__TASK REQUIREMENTS__
Strip out the pictures and transcribe the records that follow exactly.

__EXCERPTED DATA__
::::::::::

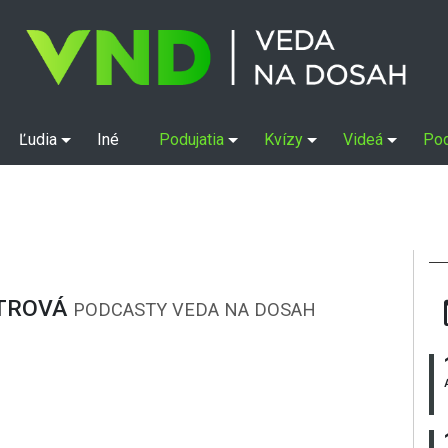
Ľudia
Iné
Podujatia
Kvízy
Videá
Po
ETROVÁ
PODCASTY VEDA NA DOSAH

::::::::::

__SOLUTION TO THE PROBLEM__
Ľudia
Iné
Podujatia
Kvízy
Videá
Po
ETROVÁ
PODCASTY VEDA NA DOSAH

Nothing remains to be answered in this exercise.